[Stored entries]
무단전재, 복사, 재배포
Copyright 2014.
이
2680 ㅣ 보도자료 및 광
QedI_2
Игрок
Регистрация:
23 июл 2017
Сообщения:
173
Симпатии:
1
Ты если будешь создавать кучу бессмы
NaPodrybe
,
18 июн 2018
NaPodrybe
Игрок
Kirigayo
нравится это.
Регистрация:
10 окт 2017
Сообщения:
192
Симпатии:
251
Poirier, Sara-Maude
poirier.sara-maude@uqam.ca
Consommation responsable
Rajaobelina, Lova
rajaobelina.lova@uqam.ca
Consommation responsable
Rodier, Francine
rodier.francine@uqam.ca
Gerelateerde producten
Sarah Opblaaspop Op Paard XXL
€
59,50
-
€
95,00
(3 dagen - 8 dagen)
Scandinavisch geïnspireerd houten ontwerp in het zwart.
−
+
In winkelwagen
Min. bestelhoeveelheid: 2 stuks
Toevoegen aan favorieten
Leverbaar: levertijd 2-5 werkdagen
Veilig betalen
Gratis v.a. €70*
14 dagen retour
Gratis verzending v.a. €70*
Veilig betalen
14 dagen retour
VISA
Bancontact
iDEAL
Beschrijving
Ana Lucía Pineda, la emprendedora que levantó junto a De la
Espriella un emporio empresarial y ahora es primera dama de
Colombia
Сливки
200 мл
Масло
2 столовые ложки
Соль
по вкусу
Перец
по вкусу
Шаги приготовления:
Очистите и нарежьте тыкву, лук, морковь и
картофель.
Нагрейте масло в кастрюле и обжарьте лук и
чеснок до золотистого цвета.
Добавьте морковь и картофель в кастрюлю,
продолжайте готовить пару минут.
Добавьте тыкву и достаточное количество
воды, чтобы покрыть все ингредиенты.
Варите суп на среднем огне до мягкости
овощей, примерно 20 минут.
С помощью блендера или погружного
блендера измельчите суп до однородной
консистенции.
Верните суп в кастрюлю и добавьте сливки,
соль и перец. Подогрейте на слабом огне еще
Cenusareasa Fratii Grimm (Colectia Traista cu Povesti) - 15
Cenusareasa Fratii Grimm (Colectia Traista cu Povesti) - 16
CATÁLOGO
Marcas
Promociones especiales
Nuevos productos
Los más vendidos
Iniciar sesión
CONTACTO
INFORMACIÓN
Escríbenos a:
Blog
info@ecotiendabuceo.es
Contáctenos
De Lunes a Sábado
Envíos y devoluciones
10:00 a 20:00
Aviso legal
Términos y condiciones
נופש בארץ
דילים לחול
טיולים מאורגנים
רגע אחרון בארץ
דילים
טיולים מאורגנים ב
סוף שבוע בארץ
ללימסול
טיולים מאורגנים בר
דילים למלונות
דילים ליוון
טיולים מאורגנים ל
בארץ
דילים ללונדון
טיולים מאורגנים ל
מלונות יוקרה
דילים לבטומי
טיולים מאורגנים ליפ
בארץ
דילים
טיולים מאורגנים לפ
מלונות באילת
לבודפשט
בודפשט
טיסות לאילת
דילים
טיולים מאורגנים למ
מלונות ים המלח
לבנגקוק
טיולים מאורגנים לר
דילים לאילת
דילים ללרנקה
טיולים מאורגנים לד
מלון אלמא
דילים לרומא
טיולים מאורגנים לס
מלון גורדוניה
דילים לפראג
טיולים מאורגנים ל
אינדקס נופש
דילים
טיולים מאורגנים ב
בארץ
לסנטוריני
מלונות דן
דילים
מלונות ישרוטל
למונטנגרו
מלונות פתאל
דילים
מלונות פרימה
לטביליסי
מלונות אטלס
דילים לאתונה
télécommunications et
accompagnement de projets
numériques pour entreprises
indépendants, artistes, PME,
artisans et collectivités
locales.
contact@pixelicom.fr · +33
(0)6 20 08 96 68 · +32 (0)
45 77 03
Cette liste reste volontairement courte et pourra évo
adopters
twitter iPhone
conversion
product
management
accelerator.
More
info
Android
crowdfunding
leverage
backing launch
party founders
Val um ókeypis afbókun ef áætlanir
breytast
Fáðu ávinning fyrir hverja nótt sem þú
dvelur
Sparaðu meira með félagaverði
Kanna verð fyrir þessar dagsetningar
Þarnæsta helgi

WORK INSTRUCTION: Return each entry above exactly, leaving none out.

OUTPUT BELOW:
무단전재, 복사, 재배포
Copyright 2014.
이
2680 ㅣ 보도자료 및 광
QedI_2
Игрок
Регистрация:
23 июл 2017
Сообщения:
173
Симпатии:
1
Ты если будешь создавать кучу бессмы
NaPodrybe
,
18 июн 2018
NaPodrybe
Игрок
Kirigayo
нравится это.
Регистрация:
10 окт 2017
Сообщения:
192
Симпатии:
251
Poirier, Sara-Maude
poirier.sara-maude@uqam.ca
Consommation responsable
Rajaobelina, Lova
rajaobelina.lova@uqam.ca
Consommation responsable
Rodier, Francine
rodier.francine@uqam.ca
Gerelateerde producten
Sarah Opblaaspop Op Paard XXL
€
59,50
-
€
95,00
(3 dagen - 8 dagen)
Scandinavisch geïnspireerd houten ontwerp in het zwart.
−
+
In winkelwagen
Min. bestelhoeveelheid: 2 stuks
Toevoegen aan favorieten
Leverbaar: levertijd 2-5 werkdagen
Veilig betalen
Gratis v.a. €70*
14 dagen retour
Gratis verzending v.a. €70*
Veilig betalen
14 dagen retour
VISA
Bancontact
iDEAL
Beschrijving
Ana Lucía Pineda, la emprendedora que levantó junto a De la
Espriella un emporio empresarial y ahora es primera dama de
Colombia
Сливки
200 мл
Масло
2 столовые ложки
Соль
по вкусу
Перец
по вкусу
Шаги приготовления:
Очистите и нарежьте тыкву, лук, морковь и
картофель.
Нагрейте масло в кастрюле и обжарьте лук и
чеснок до золотистого цвета.
Добавьте морковь и картофель в кастрюлю,
продолжайте готовить пару минут.
Добавьте тыкву и достаточное количество
воды, чтобы покрыть все ингредиенты.
Варите суп на среднем огне до мягкости
овощей, примерно 20 минут.
С помощью блендера или погружного
блендера измельчите суп до однородной
консистенции.
Верните суп в кастрюлю и добавьте сливки,
соль и перец. Подогрейте на слабом огне еще
Cenusareasa Fratii Grimm (Colectia Traista cu Povesti) - 15
Cenusareasa Fratii Grimm (Colectia Traista cu Povesti) - 16
CATÁLOGO
Marcas
Promociones especiales
Nuevos productos
Los más vendidos
Iniciar sesión
CONTACTO
INFORMACIÓN
Escríbenos a:
Blog
info@ecotiendabuceo.es
Contáctenos
De Lunes a Sábado
Envíos y devoluciones
10:00 a 20:00
Aviso legal
Términos y condiciones
נופש בארץ
דילים לחול
טיולים מאורגנים
רגע אחרון בארץ
דילים
טיולים מאורגנים ב
סוף שבוע בארץ
ללימסול
טיולים מאורגנים בר
דילים למלונות
דילים ליוון
טיולים מאורגנים ל
בארץ
דילים ללונדון
טיולים מאורגנים ל
מלונות יוקרה
דילים לבטומי
טיולים מאורגנים ליפ
בארץ
דילים
טיולים מאורגנים לפ
מלונות באילת
לבודפשט
בודפשט
טיסות לאילת
דילים
טיולים מאורגנים למ
מלונות ים המלח
לבנגקוק
טיולים מאורגנים לר
דילים לאילת
דילים ללרנקה
טיולים מאורגנים לד
מלון אלמא
דילים לרומא
טיולים מאורגנים לס
מלון גורדוניה
דילים לפראג
טיולים מאורגנים ל
אינדקס נופש
דילים
טיולים מאורגנים ב
בארץ
לסנטוריני
מלונות דן
דילים
מלונות ישרוטל
למונטנגרו
מלונות פתאל
דילים
מלונות פרימה
לטביליסי
מלונות אטלס
דילים לאתונה
télécommunications et
accompagnement de projets
numériques pour entreprises
indépendants, artistes, PME,
artisans et collectivités
locales.
contact@pixelicom.fr · +33
(0)6 20 08 96 68 · +32 (0)
45 77 03
Cette liste reste volontairement courte et pourra évo
adopters
twitter iPhone
conversion
product
management
accelerator.
More
info
Android
crowdfunding
leverage
backing launch
party founders
Val um ókeypis afbókun ef áætlanir
breytast
Fáðu ávinning fyrir hverja nótt sem þú
dvelur
Sparaðu meira með félagaverði
Kanna verð fyrir þessar dagsetningar
Þarnæsta helgi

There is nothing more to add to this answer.